USS Pompon
1942 Gato-class submarine
Vessel Wikidata
* This information from Wikidata is available under the Creative Commons Attribution-ShareAlike License
The USS Pompon (SS/SSR-267) was a Gato-class submarine constructed by the Manitowoc Shipbuilding Company in Manitowoc, Wisconsin. Laid down on November 26, 1941, and launched on August 15, 1942, she was commissioned on March 17, 1943. The vessel measured approximately 311 feet in length with a beam of about 27 feet, designed for long-range patrols during World War II. During her wartime service, USS Pompon conducted nine war patrols across the Pacific Theater. Her first patrol began in July 1943 from Brisbane, Australia, where she narrowly escaped a Japanese submarine attack and successfully torpedoed the cargo ship Thames Maru.

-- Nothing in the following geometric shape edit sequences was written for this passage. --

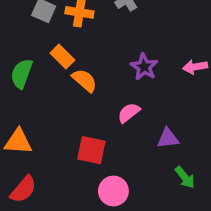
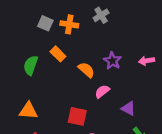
orange semicircle: (85, 80) -> (86, 70), moved
purple triangle: (168, 138) -> (128, 108), turned 35

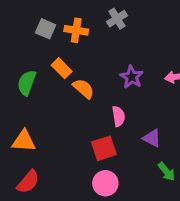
orange semicircle: (86, 70) -> (83, 89), moved
pink semicircle: (102, 91) -> (118, 116), turned 119
red square: (77, 116) -> (104, 148), moved, turned -30

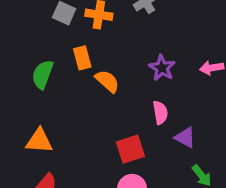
orange rectangle: (62, 68) -> (82, 58), turned 30
pink semicircle: (118, 116) -> (160, 113), moved

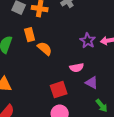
purple star: (162, 68) -> (88, 41), moved
pink semicircle: (160, 113) -> (77, 68), turned 88

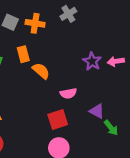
pink semicircle: (77, 68) -> (68, 93), moved
green arrow: (102, 106) -> (111, 128), moved

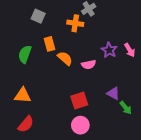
orange cross: (35, 23) -> (75, 23), moved
pink arrow: (116, 61) -> (130, 50), turned -112
pink semicircle: (68, 93) -> (89, 64), moved

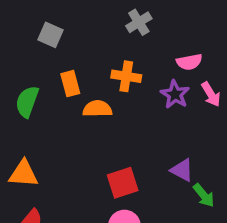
orange cross: (75, 23) -> (126, 76), moved
orange semicircle: (65, 58) -> (97, 109), turned -42
pink semicircle: (89, 64) -> (189, 62), moved

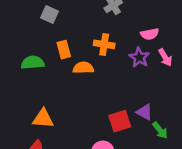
green semicircle: (27, 102) -> (33, 63), turned 65
orange triangle: (23, 174) -> (43, 119), moved
red square: (123, 183) -> (120, 121), moved

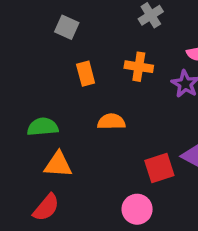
green semicircle: (33, 63) -> (43, 127), moved
orange semicircle: (83, 68) -> (111, 122), moved

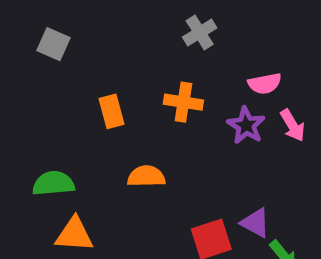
gray square: (67, 27) -> (53, 44), moved

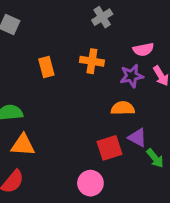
purple star: (246, 125) -> (132, 76), turned 30
orange semicircle: (146, 176) -> (123, 108), moved

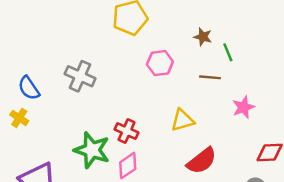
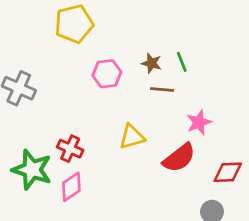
brown star: (203, 37) -> (152, 63), moved
red semicircle: (202, 161) -> (179, 158), moved

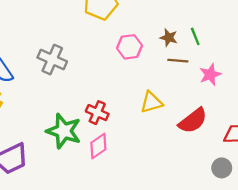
pink star: (199, 122) -> (210, 75), moved

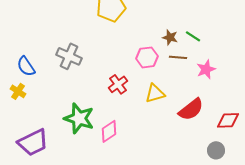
green line: (195, 36) -> (193, 36), turned -35
pink hexagon: (129, 47) -> (147, 57), moved
red cross: (97, 113) -> (118, 84), moved, turned 30

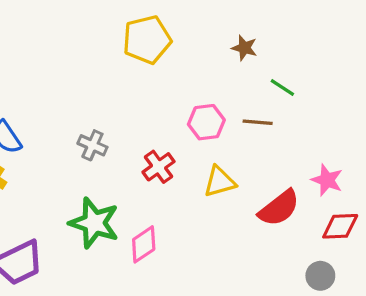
brown star: (170, 37) -> (244, 48), moved
gray cross: (69, 56) -> (92, 145), moved, size x0.7
pink star: (206, 69) -> (327, 180), moved, turned -30

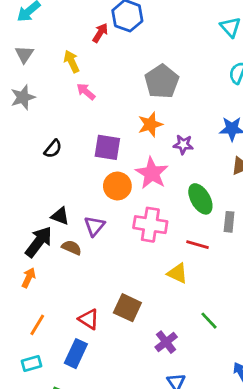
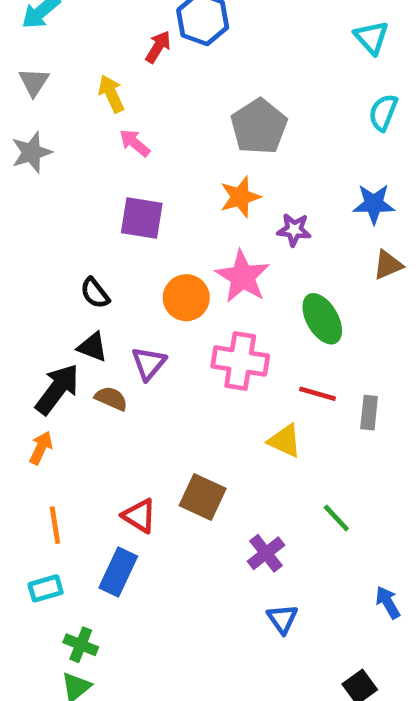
purple square: (107, 147) -> (142, 218), moved
black semicircle: (53, 149) -> (95, 293), moved, turned 102
gray rectangle: (229, 222) -> (369, 413), moved
orange line: (37, 325) -> (55, 525), turned -40

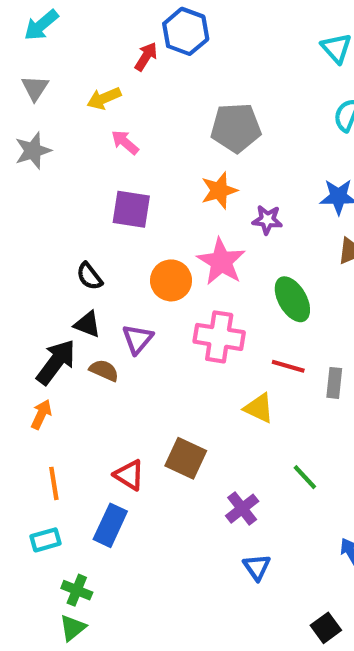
yellow arrow: (111, 94) -> (104, 98), turned -88
gray pentagon: (259, 127) -> (236, 128), turned 30

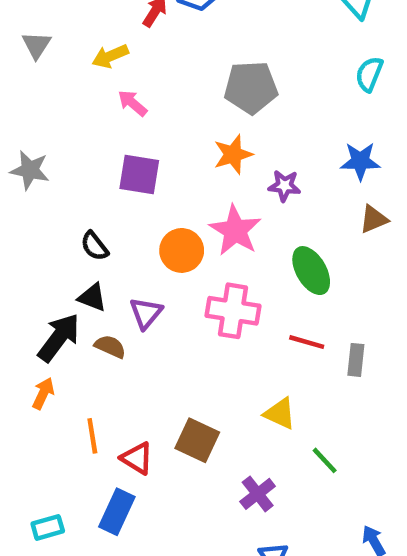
gray star: (33, 151) -> (30, 170), moved, turned 30
yellow triangle: (259, 408) -> (280, 414), moved
orange line: (54, 483) -> (92, 436), moved

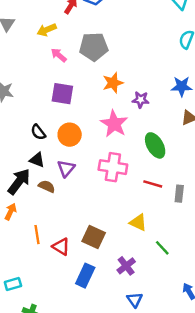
gray pentagon: (251, 87) -> (94, 47), moved
orange circle: (182, 250) -> (70, 135), moved
blue rectangle: (117, 512) -> (85, 276), moved

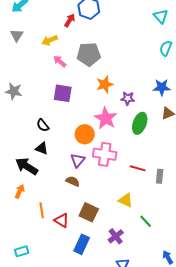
orange circle: (70, 135) -> (85, 134), moved
green ellipse: (155, 145) -> (140, 123), moved, turned 50
purple triangle: (66, 168) -> (78, 160), moved
black arrow: (19, 182) -> (27, 166), turned -95
brown semicircle: (47, 186) -> (73, 181), moved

Her subsequent patrols included operations in the South China Sea, off French Indo-China, and near Halmahera Island, during which she sank enemy vessels, including a 742-ton cargo ship and an 8,000-ton tanker, notably damaging Japanese shipping lanes and supply lines. Pompon's most successful patrol, starting July 19, 1944, saw her sinking a small armed trawler, damaging a tanker, and sinking the transport Mikage Maru No. 20. She also engaged enemy convoy ships off Sakhalin, surviving a near-miss from her own torpedo and intense gunfire and depth charges. In her later war patrols, she experienced a critical flooding incident due to a conning tower hatch failure, but she managed to escape enemy detection and return for repairs. Her final war patrol was as a lifeguard vessel in the Truk area, with no significant enemy contacts. She was decommissioned in September 1945 and placed in the Atlantic Reserve Fleet. Recommissioned in 1953 as SSR-267 following conversion to a radar picket submarine, Pompon served with the U.S. Atlantic Fleet, participating in NATO exercises and operations in the Mediterranean and Caribbean until her final decommissioning in 1959. She was struck from the Navy List in 1960 and sold for scrap later that year. The vessel earned four battle stars for her WWII service, and one of her propellers is displayed in Old Town Alexandria, Virginia.
This description has been generated using GPT-4.1-NANO based on the Vessel's wikidata information and then modified by ShipIndex.org staff.